Give back exactly the lines from the start of the entries below to the line holding "Дистанционные кур", that line included, and leave every picture out.

········

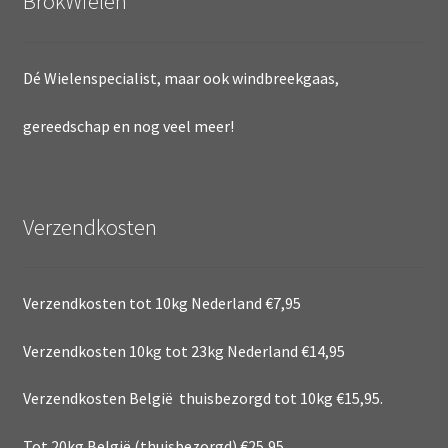
BrokWielen
Dé Wielenspecialist, maar ook windbreekgaas,
gereedschap en nog veel meer!
Verzendkosten
Verzendkosten tot 10kg Nederland €7,95
Verzendkosten 10kg tot 23kg Nederland €14,95
Verzendkosten België thuisbezorgd tot 10kg €15,95.
Tot 20kg België (thuisbezorgd) €25,95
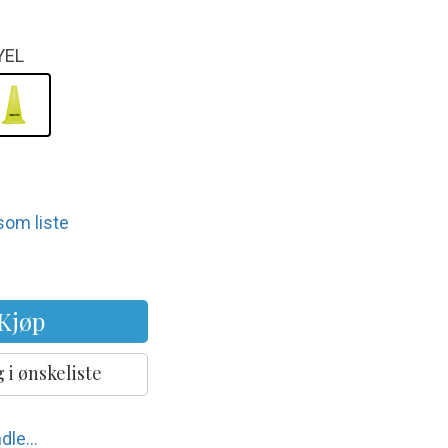
YEL
 som liste
Kjøp
 i ønskeliste
dle...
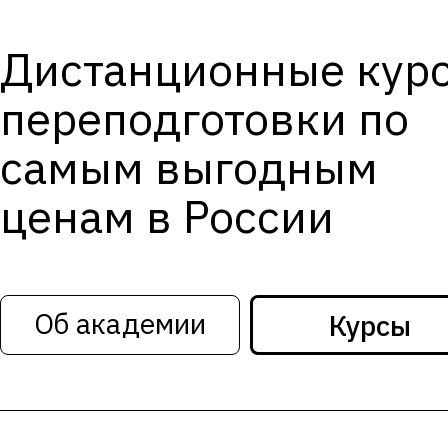
Дистанционные кур
переподготовки по
самым выгодным
ценам в России
Об академии
Курсы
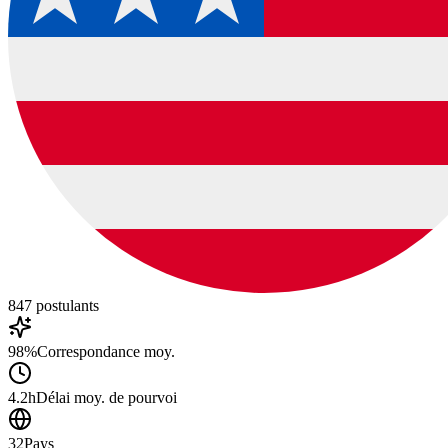
847
postulants
98%
Correspondance moy.
4.2h
Délai moy. de pourvoi
32
Pays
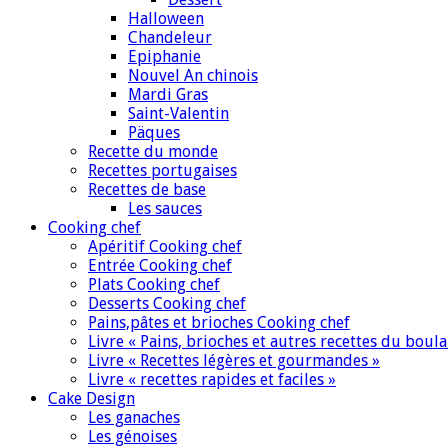
Halloween
Chandeleur
Epiphanie
Nouvel An chinois
Mardi Gras
Saint-Valentin
Päques
Recette du monde
Recettes portugaises
Recettes de base
Les sauces
Cooking chef
Apéritif Cooking chef
Entrée Cooking chef
Plats Cooking chef
Desserts Cooking chef
Pains,pâtes et brioches Cooking chef
Livre « Pains, brioches et autres recettes du boul
Livre « Recettes légères et gourmandes »
Livre « recettes rapides et faciles »
Cake Design
Les ganaches
Les génoises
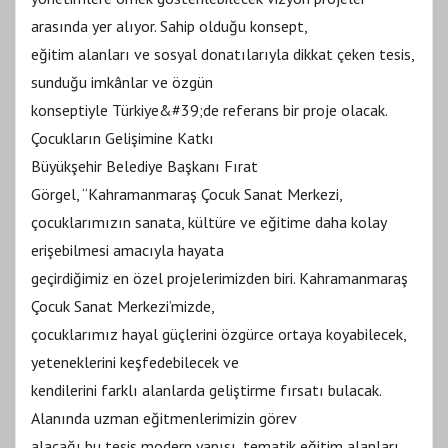
arasında yer alıyor. Sahip olduğu konsept,
eğitim alanları ve sosyal donatılarıyla dikkat çeken tesis,
sunduğu imkânlar ve özgün
konseptiyle Türkiye&#39;de referans bir proje olacak.
Çocukların Gelişimine Katkı
Büyükşehir Belediye Başkanı Fırat
Görgel, “Kahramanmaraş Çocuk Sanat Merkezi,
çocuklarımızın sanata, kültüre ve eğitime daha kolay
erişebilmesi amacıyla hayata
geçirdiğimiz en özel projelerimizden biri. Kahramanmaraş
Çocuk Sanat Merkezi’mizde,
çocuklarımız hayal güçlerini özgürce ortaya koyabilecek,
yeteneklerini keşfedebilecek ve
kendilerini farklı alanlarda geliştirme fırsatı bulacak.
Alanında uzman eğitmenlerimizin görev
alacağı bu tesis modern yapısı, tematik eğitim alanları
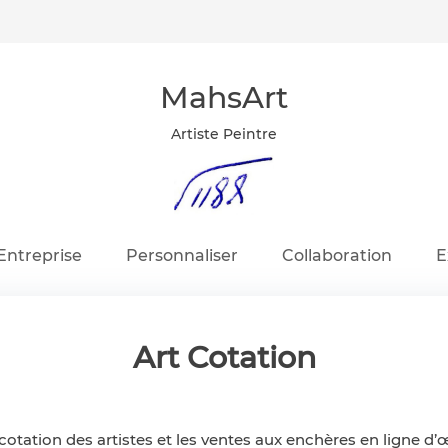
MahsArt
Artiste Peintre
Entreprise
Personnaliser
Collaboration
E
Art Cotation
a cotation des artistes et les ventes aux enchères en ligne d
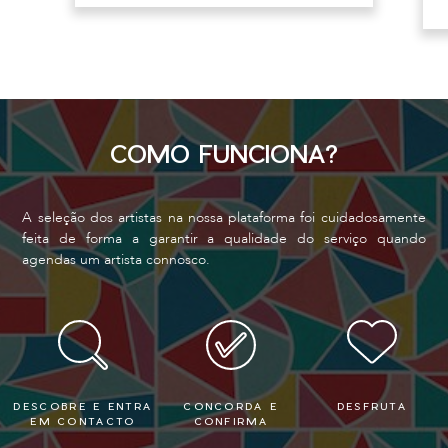
COMO FUNCIONA?
A seleção dos artistas na nossa plataforma foi cuidadosamente
feita de forma a garantir a qualidade do serviço quando
agendas um artista connosco.
DESCOBRE E ENTRA
CONCORDA E
DESFRUTA
EM CONTACTO
CONFIRMA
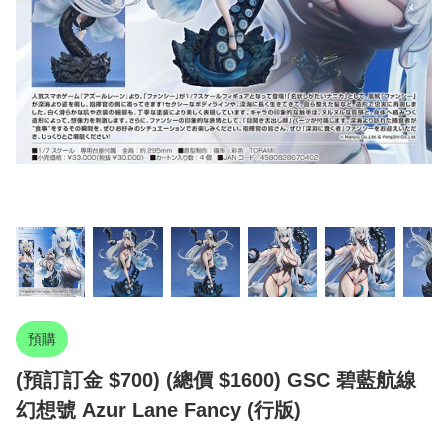
預購
(預訂訂金 $700) (總價 $1600) GSC 碧藍航線
幻想號 Azur Lane Fancy (行版)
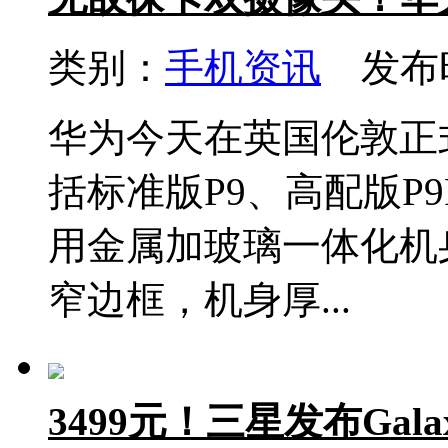
类别：
手机资讯
发布时间
华为今天在英国伦敦正
括标准版P9、高配版P9P
用金属加玻璃一体化机身
窄边框，机身厚...
3499元！三星发布Gal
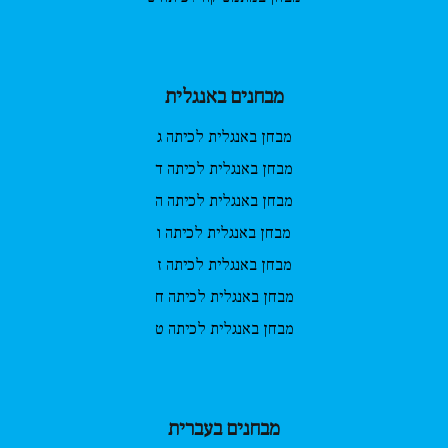
מבחנים באנגלית
מבחן באנגלית לכיתה ג
מבחן באנגלית לכיתה ד
מבחן באנגלית לכיתה ה
מבחן באנגלית לכיתה ו
מבחן באנגלית לכיתה ז
מבחן באנגלית לכיתה ח
מבחן באנגלית לכיתה ט
מבחנים בעברית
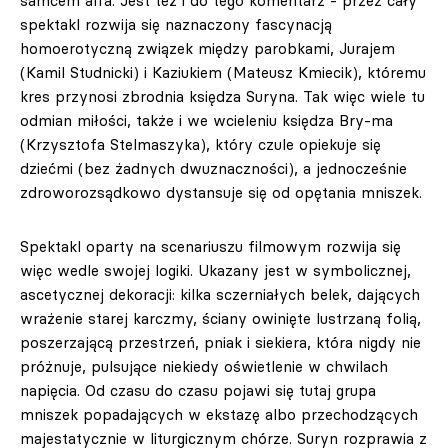
samcem alfa. Jest też i do tego komentarz - przez cały
spektakl rozwija się naznaczony fascynacją
homoerotyczną związek między parobkami, Jurajem
(Kamil Studnicki) i Kaziukiem (Mateusz Kmiecik), któremu
kres przynosi zbrodnia księdza Suryna. Tak więc wiele tu
odmian miłości, także i we wcieleniu księdza Bry-ma
(Krzysztofa Stelmaszyka), który czule opiekuje się
dziećmi (bez żadnych dwuznaczności), a jednocześnie
zdroworozsądkowo dystansuje się od opętania mniszek.
Spektakl oparty na scenariuszu filmowym rozwija się
więc wedle swojej logiki. Ukazany jest w symbolicznej,
ascetycznej dekoracji: kilka sczerniałych belek, dających
wrażenie starej karczmy, ściany owinięte lustrzaną folią,
poszerzającą przestrzeń, pniak i siekiera, która nigdy nie
próżnuje, pulsujące niekiedy oświetlenie w chwilach
napięcia. Od czasu do czasu pojawi się tutaj grupa
mniszek popadających w ekstazę albo przechodzących
majestatycznie w liturgicznym chórze. Suryn rozprawia z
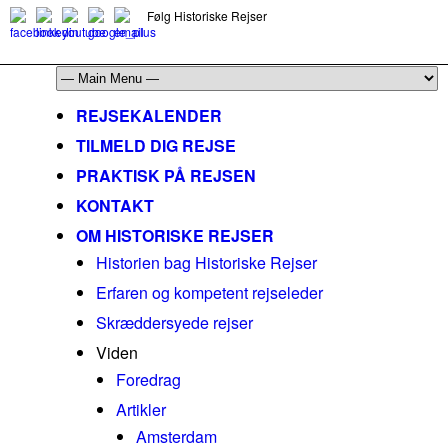
Følg Historiske Rejser
mail@historiskerejser.dk
+45 20 93 17 14
REJSEKALENDER
TILMELD DIG REJSE
PRAKTISK PÅ REJSEN
KONTAKT
OM HISTORISKE REJSER
Historien bag Historiske Rejser
Erfaren og kompetent rejseleder
Skræddersyede rejser
Viden
Foredrag
Artikler
Amsterdam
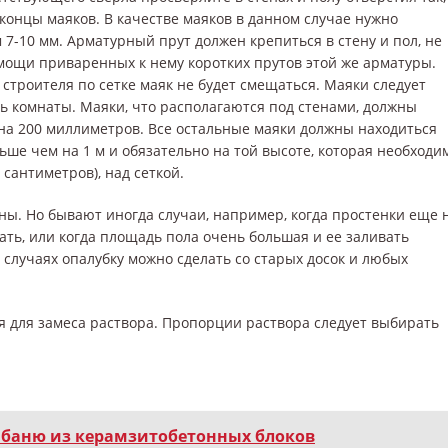
концы маяков. В качестве маяков в данном случае нужно
7-10 мм. Арматурный прут должен крепиться в стену и пол, не
омощи приваренных к нему коротких прутов этой же арматуры.
строителя по сетке маяк не будет смещаться. Маяки следует
ь комнаты. Маяки, что располагаются под стенами, должны
 на 200 миллиметров. Все остальные маяки должны находиться
ьше чем на 1 м и обязательно на той высоте, которая необходи
 сантиметров), над сеткой.
ны. Но бывают иногда случаи, например, когда простенки еще 
ать, или когда площадь пола очень большая и ее заливать
 случаях опалубку можно сделать со старых досок и любых
я для замеса раствора. Пропорции раствора следует выбирать
 баню из керамзитобетонных блоков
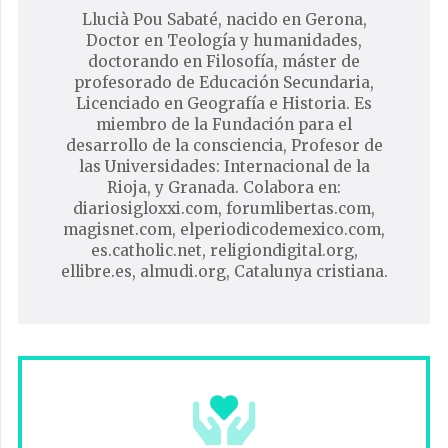
Llucià Pou Sabaté, nacido en Gerona,
Doctor en Teología y humanidades,
doctorando en Filosofía, máster de
profesorado de Educación Secundaria,
Licenciado en Geografía e Historia. Es
miembro de la Fundación para el
desarrollo de la consciencia, Profesor de
las Universidades: Internacional de la
Rioja, y Granada. Colabora en:
diariosigloxxi.com, forumlibertas.com,
magisnet.com, elperiodicodemexico.com,
es.catholic.net, religiondigital.org,
ellibre.es, almudi.org, Catalunya cristiana.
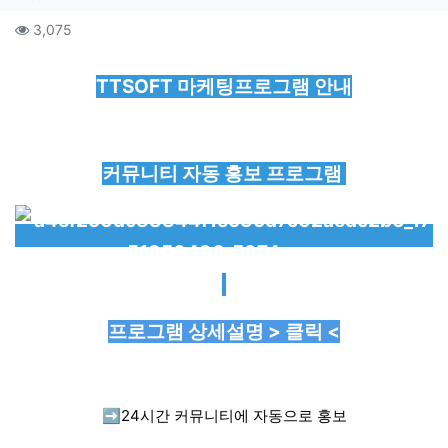
컨텐츠 정보
조회
3,075
본문
TTSOFT 마케팅프로그램 안내
커뮤니티 자동 홍보 프로그램
프로그램 상세설명 > 클릭 <
➡️
24시간 커뮤니티에 자동으로 홍보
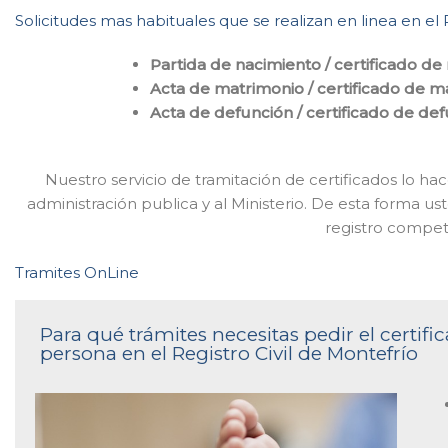
Solicitudes mas habituales que se realizan en linea en el R
Partida de nacimiento / certificado de
Acta de matrimonio / certificado de m
Acta de defunción / certificado de de
Nuestro servicio de tramitación de certificados lo 
administración publica y al Ministerio. De esta forma ust
registro compet
Tramites OnLine
Para qué trámites necesitas pedir el certi
persona en el Registro Civil de Montefrío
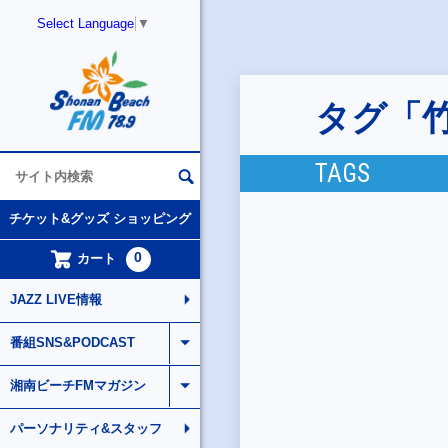
Select Language
▼
タグ「
TAGS
チケット&グッズ ショッピング
0
カート
JAZZ LIVE情報
番組SNS&PODCAST
湘南ビーチFMマガジン
パーソナリティ&スタッフ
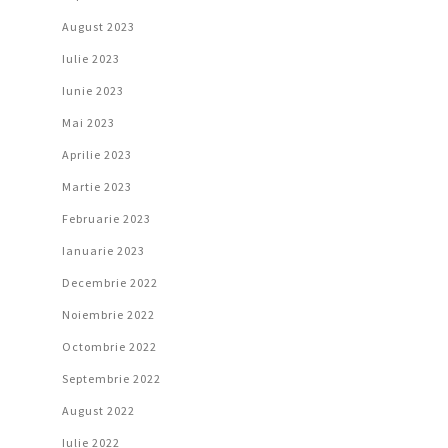
August 2023
Iulie 2023
Iunie 2023
Mai 2023
Aprilie 2023
Martie 2023
Februarie 2023
Ianuarie 2023
Decembrie 2022
Noiembrie 2022
Octombrie 2022
Septembrie 2022
August 2022
Iulie 2022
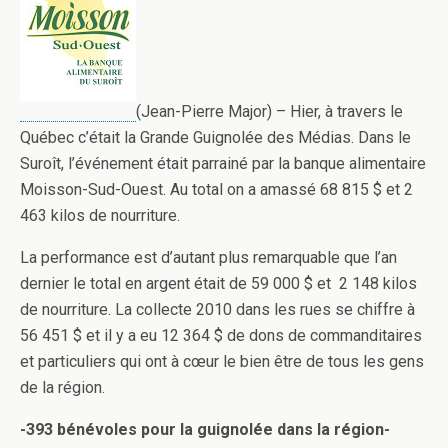
(Jean-Pierre Major) – Hier, à travers le
Québec c’était la Grande Guignolée des Médias. Dans le
Suroît, l’événement était parrainé par la banque alimentaire
Moisson-Sud-Ouest. Au total on a amassé 68 815 $ et 2
463 kilos de nourriture.
La performance est d’autant plus remarquable que l’an
dernier le total en argent était de 59 000 $ et 2 148 kilos
de nourriture. La collecte 2010 dans les rues se chiffre à
56 451 $ et il y a eu 12 364 $ de dons de commanditaires
et particuliers qui ont à cœur le bien être de tous les gens
de la région.
-393 bénévoles pour la guignolée dans la région-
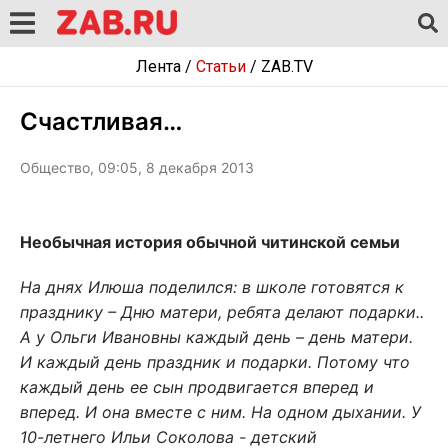
Лента
/
Статьи
/
ZAB.TV
Счастливая…
Общество, 09:05, 8 декабря 2013
Необычная история обычной читинской семьи
На днях Илюша поделился: в школе готовятся к
празднику – Дню матери, ребята делают подарки..
А у Ольги Ивановны каждый день – день матери.
И каждый день праздник и подарки. Потому что
каждый день ее сын продвигается вперед и
вперед. И она вместе с ним. На одном дыхании. У
10-летнего Ильи Соколова - детский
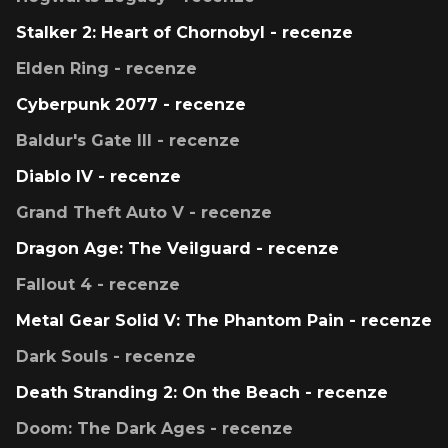
Stalker 2: Heart of Chornobyl - recenze
Elden Ring - recenze
Cyberpunk 2077 - recenze
Baldur's Gate III - recenze
Diablo IV - recenze
Grand Theft Auto V - recenze
Dragon Age: The Veilguard - recenze
Fallout 4 - recenze
Metal Gear Solid V: The Phantom Pain - recenze
Dark Souls - recenze
Death Stranding 2: On the Beach - recenze
Doom: The Dark Ages - recenze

········

■ Answer for this exercise ■
BrokWielen
Dé Wielenspecialist, maar ook windbreekgaas,
gereedschap en nog veel meer!
Verzendkosten
Verzendkosten tot 10kg Nederland €7,95
Verzendkosten 10kg tot 23kg Nederland €14,95
Verzendkosten België thuisbezorgd tot 10kg €15,95.
Tot 20kg België (thuisbezorgd) €25,95
YEL
 som liste
Kjøp
 i ønskeliste
dle...
Дистанционные кур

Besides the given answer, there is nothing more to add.